The problem with lossy JBIG2 is that some implementations are exactly that -lossy. Lossy JBIG2, implemented naively by an unqualified vendor, may significantly degrade image quality. In many document management applications with record retention policies, such as mortgage banking and medical fields, lossy JBIG2 coding is problematic and must be used with caution. A lossy JBIG2 file encoding may result in significant image artifacts and degraded text recognition rates, e.g., fewer word hits when the file is converted to text using an OCR program.

While lossy compression offers superior compression to lossless JBIG2, for many corporate and professional users the loss of document integrity would not be worth the tradeoff. Yet when utilized properly, the techniques of lossy compression can actually improve image quality. With a proper JBIG2 implementation you can drastically reduce file size even as you create a cleaner, more readable document.

Perceptually lossless compression

When the compressed image appears indistinguishable from the original scanned document, it is called perceptually lossless.

It is crucial to distinguish between an implementation that sacrifices image quality in order to get a compression savings and one that gets a compression savings through improving image quality. Perceptually lossless JBIG2 mode is where there appears to be significant ROI (return on investment) for the digital imaging industry. This is the mode where digital devices and document management systems can see real benefit from utilizing JBIG2 technology. It truly provides the best of both worlds. The file size is similar to what a naive JBIG2 lossy implementation produces, while the image quality of the original is maintained or even improved.

In review, the most effective compression rates for JBIG2 files are achieved using lossy compression methods. Such methods include machine learning of image font classes and halftone patterns. These methods are called "lossy," for they enable the compressed file to differ in appearance from the original image.

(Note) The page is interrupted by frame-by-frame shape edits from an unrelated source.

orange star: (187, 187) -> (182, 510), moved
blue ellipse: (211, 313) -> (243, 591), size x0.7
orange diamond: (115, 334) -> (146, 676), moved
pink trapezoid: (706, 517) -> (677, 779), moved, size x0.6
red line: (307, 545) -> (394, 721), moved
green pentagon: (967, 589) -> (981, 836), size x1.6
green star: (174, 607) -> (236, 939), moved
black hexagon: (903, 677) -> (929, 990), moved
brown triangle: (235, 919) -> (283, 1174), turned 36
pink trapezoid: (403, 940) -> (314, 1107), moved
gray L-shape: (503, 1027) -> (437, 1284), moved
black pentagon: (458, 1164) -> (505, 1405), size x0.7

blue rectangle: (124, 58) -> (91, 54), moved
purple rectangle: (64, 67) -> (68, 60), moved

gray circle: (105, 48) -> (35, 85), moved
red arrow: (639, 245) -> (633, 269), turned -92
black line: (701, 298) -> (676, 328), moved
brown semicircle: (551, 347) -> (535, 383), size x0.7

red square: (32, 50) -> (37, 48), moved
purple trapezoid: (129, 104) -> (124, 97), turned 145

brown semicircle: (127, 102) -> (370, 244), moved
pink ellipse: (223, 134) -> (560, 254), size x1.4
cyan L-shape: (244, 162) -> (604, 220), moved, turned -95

It is important that these methods be used judiciously, for they have the ability to severely degrade an image. A good JBIG2 implementation will always ensure that all lossy methods adhere to the rigorous standard of being perceptually lossless. While the JBIG2 specifications do not require this, it is clearly a desired (if unstated) objective. When JBIG2 compression is done properly, any perceptual differences between the compressed file and the original will be enhancements and not degradations.